The plant is scheduled for shutdown in June 2019. Since review of a license transfer normally takes the NRC about a year to process, Holtec is hoping to get a head start on the process. They would like to have the license transfer completed by May 31, 2019 so they can begin their plans to have the spent fuel pool into dry casks by 2021, the buildings demolished and the site restored by 2027. All that would be left at the plant site would be the fuel pad with more than 60 casks of spent fuel.
Holtec has a contract with Comprehensive Decommissioning International LLC — a joint venture company comprising Holtec and SNC Lavalin — to perform the decommissioning, including demolition and site cleanup. Holtec officials have promised a quick decommissioning, which has been well-received by Plymouth officials since it means the site can be released for other uses.

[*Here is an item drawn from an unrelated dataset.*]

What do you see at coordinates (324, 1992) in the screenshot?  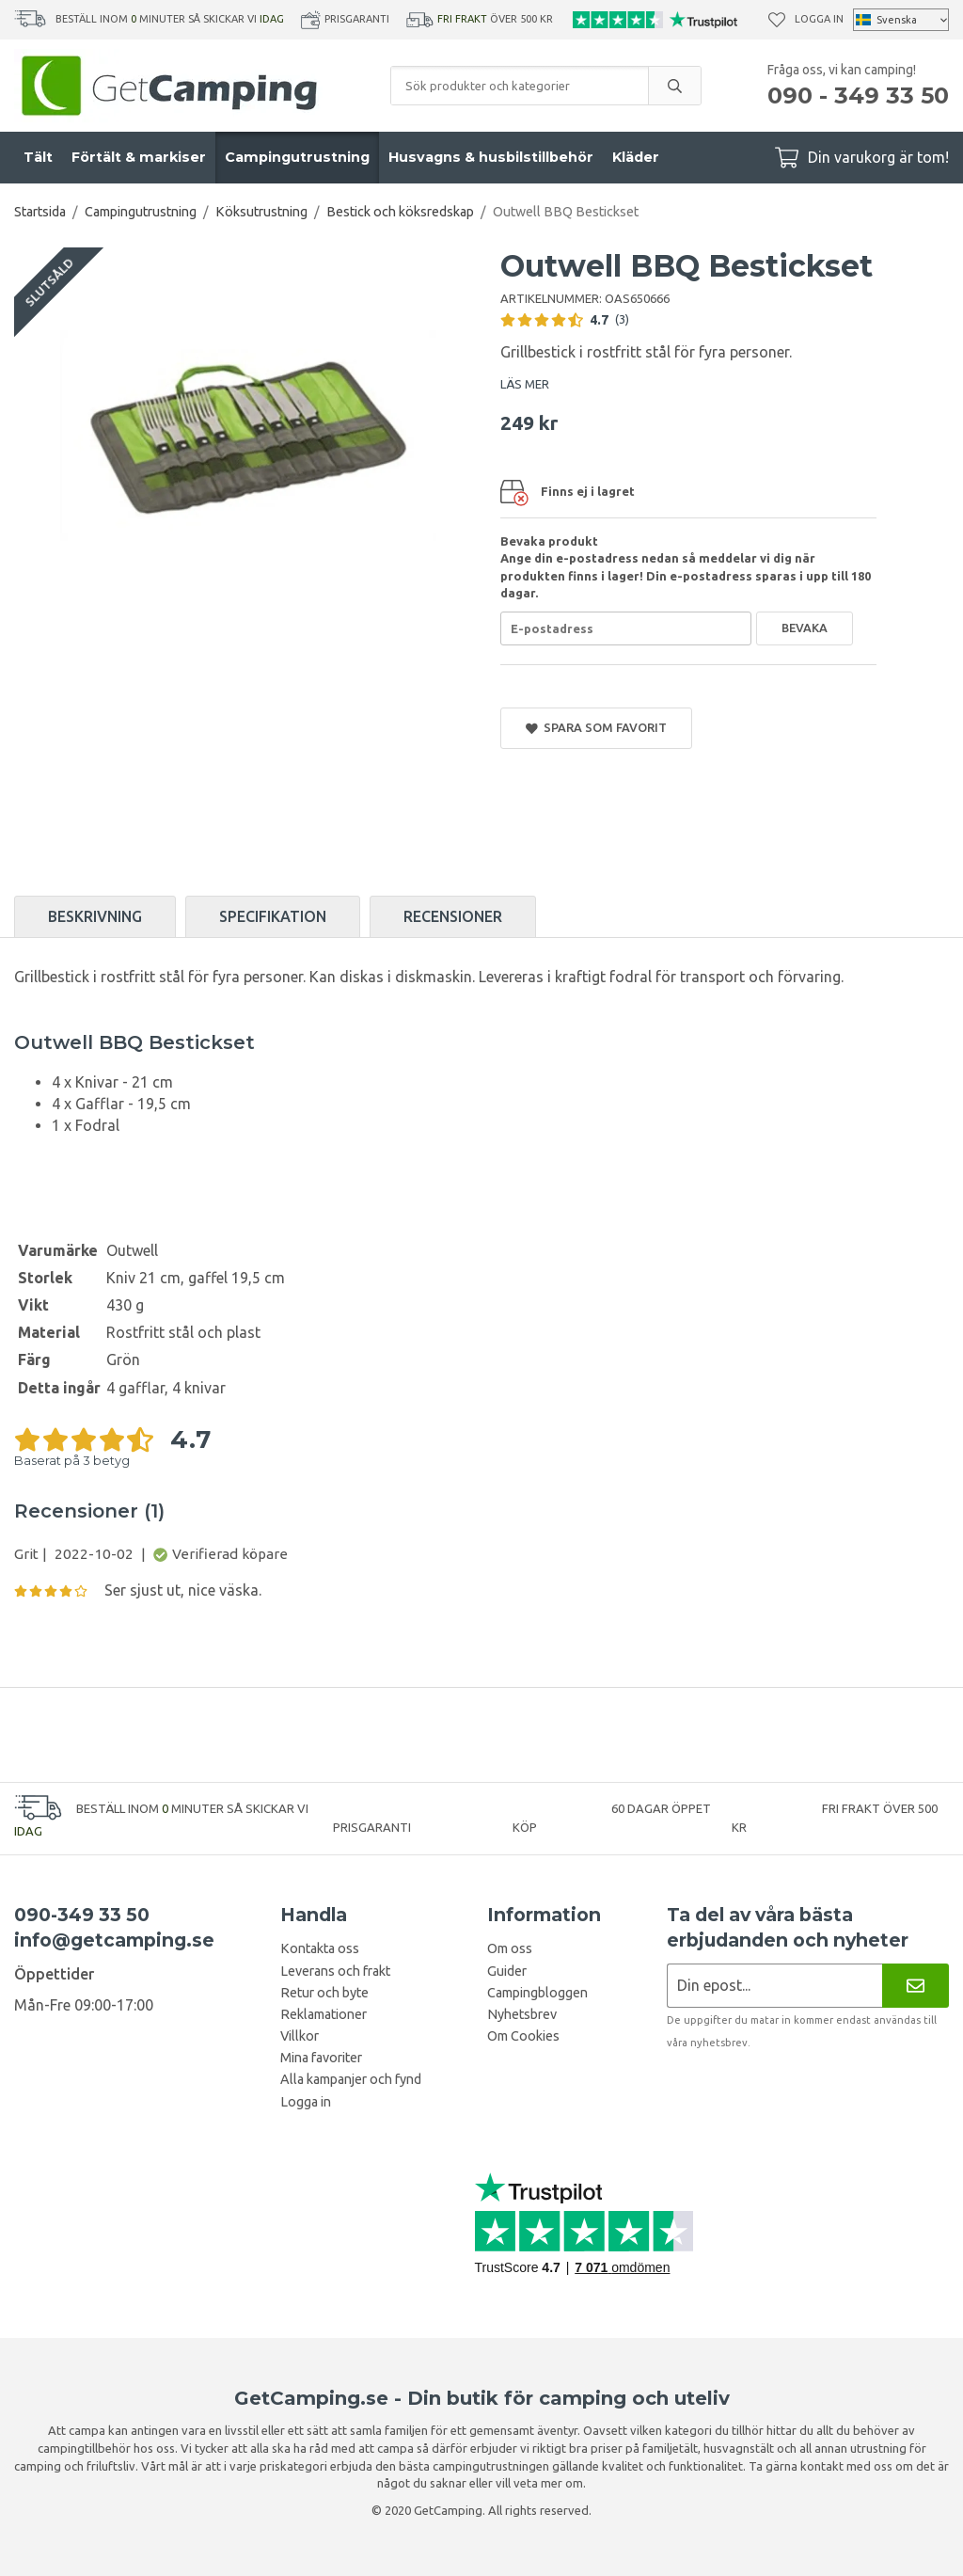 I see `Retur och byte` at bounding box center [324, 1992].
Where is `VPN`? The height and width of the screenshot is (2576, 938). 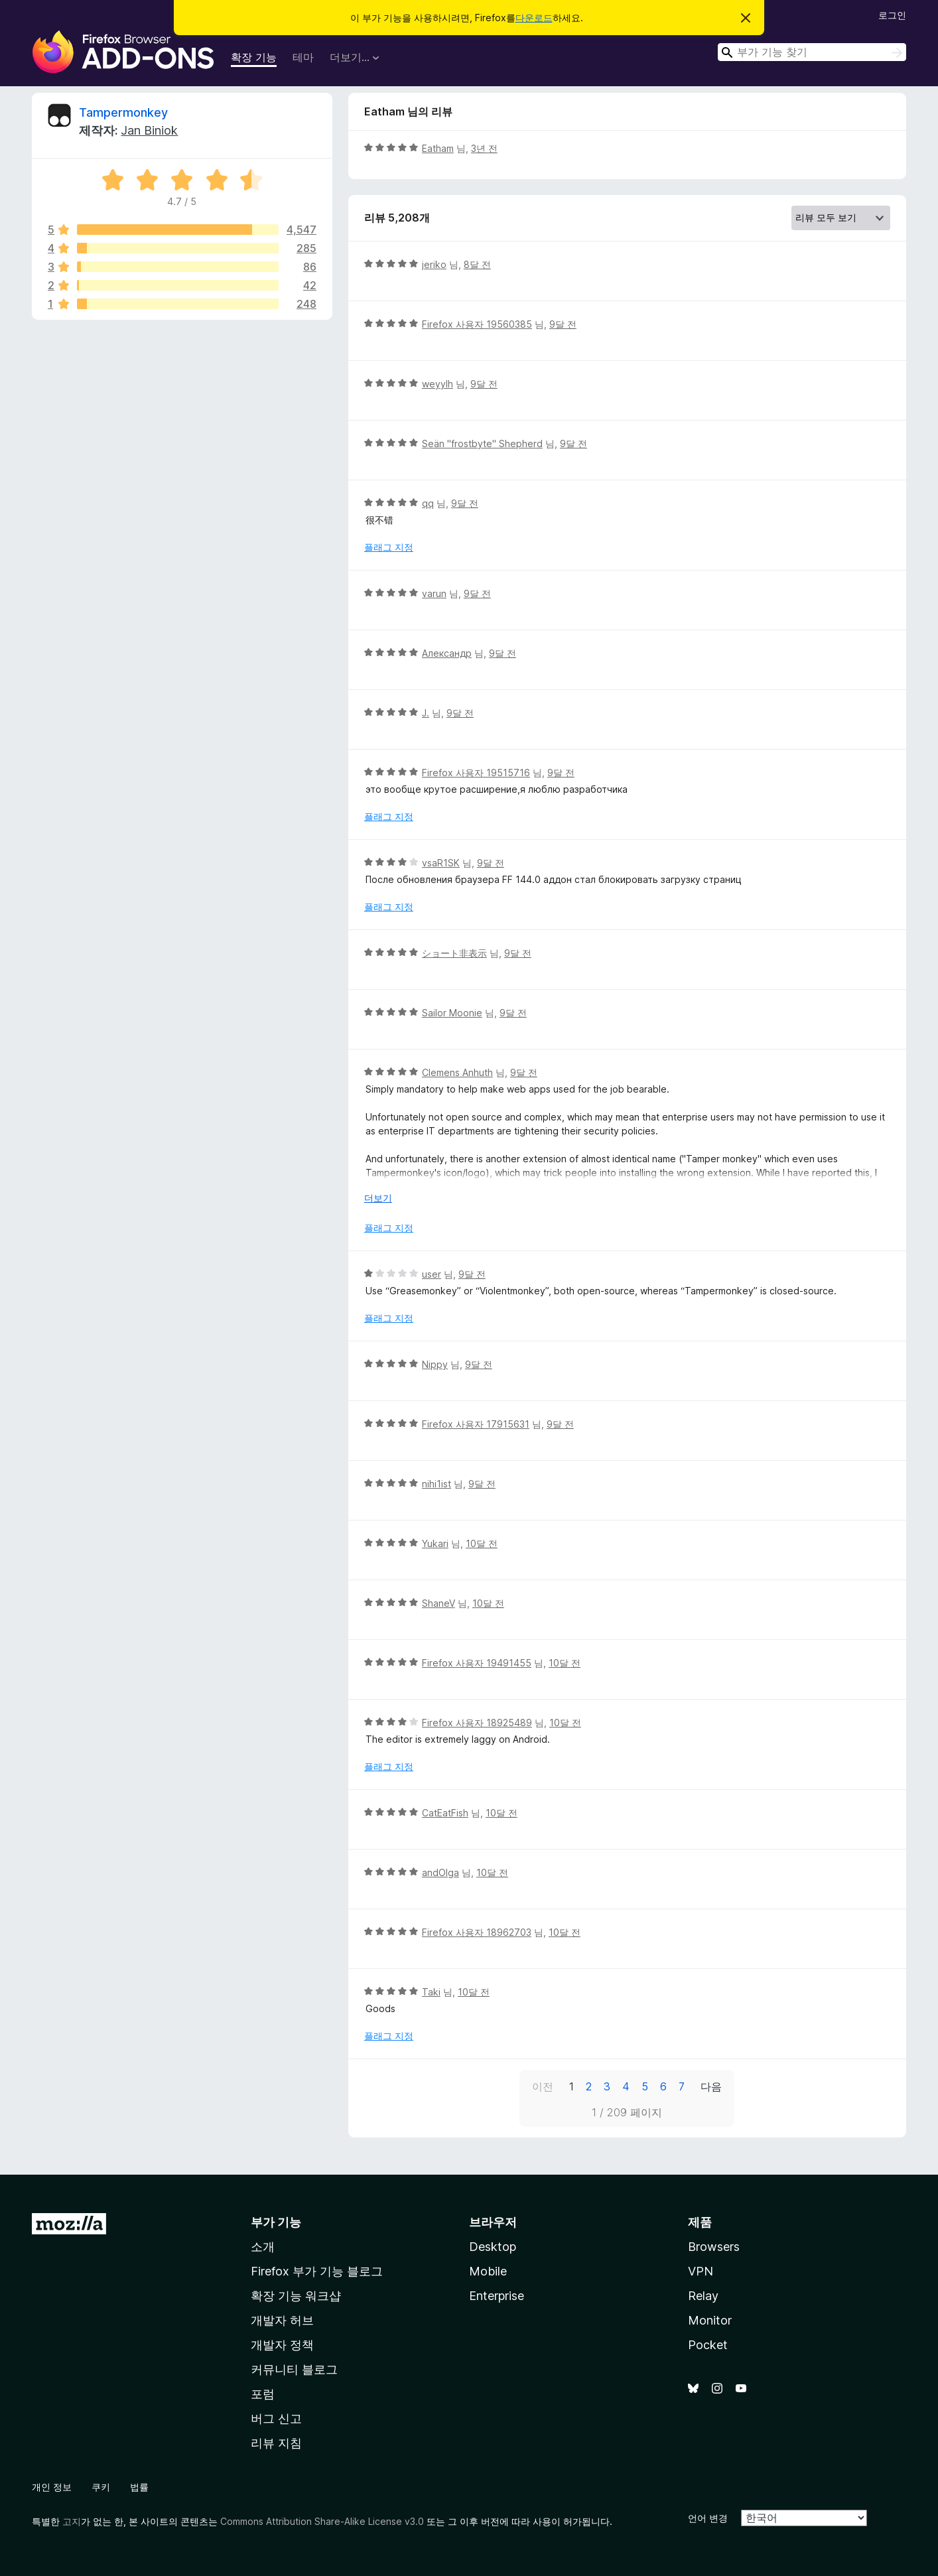 VPN is located at coordinates (700, 2271).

As part of the license transfer request, a decommissioning estimate is required – it estimated a cost of $1.13 billion. Currently the plant’s decommissioning trust fund is at $1.05 billion, which would be turned over to Holtec once the license transfer is approved and completed.
Should the license transfer not occur, Entergy Corporation affiliate – Entergy Nuclear Generation Co. – would mothball the reactor for several decades, under an NRC-approved option known as SAFSTOR, allowing the nuclear decommissioning trust fund to grow before decommissioning and site restoration are completed by 2080. Under the SAFSTOR method, Entergy estimates the total cost for decommissioning Pilgrim at $1.66 billion.